I had a seemingly frustrating day on Wednesday. My usual trip to the doctor to get prescriptions renewed turned out to be a whole morning affair as I was sent for xrays to determine the cause of various physical inconveniences. So, I spent time waiting in the xray place to go in to be 'done'; then waiting as my knees, hips, and back were adjusted in various positions for the xrays to be taken; then waiting to see if the xrays were alright or needed re-doing; then waiting for the developing and report to be prepared for my doctor. In the afternoon I visited the bank to make enquiries about changes and sort out my mother's account - and I waited to be served and attended to.
As I reflected while I waited, I realised that the frustrating thing was not so much the waiting as the fact that I had been unprepared to wait the length of time that I had to wait! I did not have a good book with me to pass the time, and the available magazines with empty/ superficial articles did not appeal to me. I also did not want to spend my sabbath waiting - I had other things planned, which of course, didn't get done! Then I reflected on how waiting is a factor of our lives, but we do not want it to be because it is not always comfortable for us to spend time in reflection - it is much easier to be distracted by busyness and to fill the time available with activities that keep our minds off ourselves.

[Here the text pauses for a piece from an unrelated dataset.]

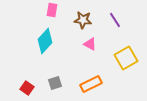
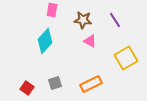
pink triangle: moved 3 px up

The outcome of my day of waiting is that I am now setting more time aside to wait on myself and what is going on in my life so that, with the insights received, I can be more fruitful and effective in what I do. And while I do this waiting, I sit in such a way that my core muscles are strengthened and my posture corrected so that the vertebrae between which a disc has 'gone' are properly aligned and held in place and therefore less likely to cause pain and discomfort.
It's important for me to get this right so that I am not an old crock by the time I welcome my granddaughter into the world!!